- Born: January 22, 1947 (age 79) Tianjin, Republic of China
- Education: Yaohua School
- Occupation: Singer
- Years active: 1980–present
- Spouse: Zhang Peijun
- Children: Jiang Yi

Chinese name
- Traditional Chinese: 蔣大為
- Simplified Chinese: 蒋大为

Standard Mandarin
- Hanyu Pinyin: Jiǎng Dàweí
- Musical career
- Genres: Ethnic music
- Label: Yinhua Entertainment Culture

= Jiang Dawei =

Jiang Dawei (born January 22, 1947) is a Chinese folk singer, best known for a number of hit songs such as the theme song for the 1986 TV series Journey to the West. In 1968, he joined the Forest Trooper Art Troupe and began his singing career. In 1975, he joined the Beijing Central National Song and Dance Ensemble as a solo singer. He later became chairman of Central National Song and Dance Troupe, and the chairman of China Light Music Troupe.
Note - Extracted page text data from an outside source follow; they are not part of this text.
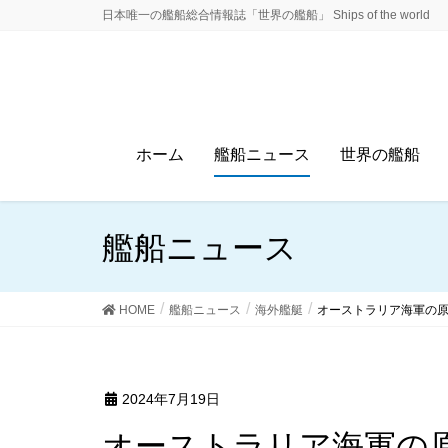
日本唯一の艦船総合情報誌「世界の艦船」 Ships of the world
ホーム
艦船ニュース
世界の艦船
艦船ニュース
HOME
艦船ニュース
海外艦艇
オーストラリア海軍の
2024年7月19日
オーストラリア海軍の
Jiang Dawei has held concerts in the United States, Canada, Japan, Germany, Singapore, and Thailand.

==Personal life==
Jiang married Zhang Peijun (张佩君), who is a former solo singer in the Central Ensemble of National Minorities Songs and Dances. They have a daughter, Jiang Yi (蒋怡; born 1978), and she holds Canadian citizenship.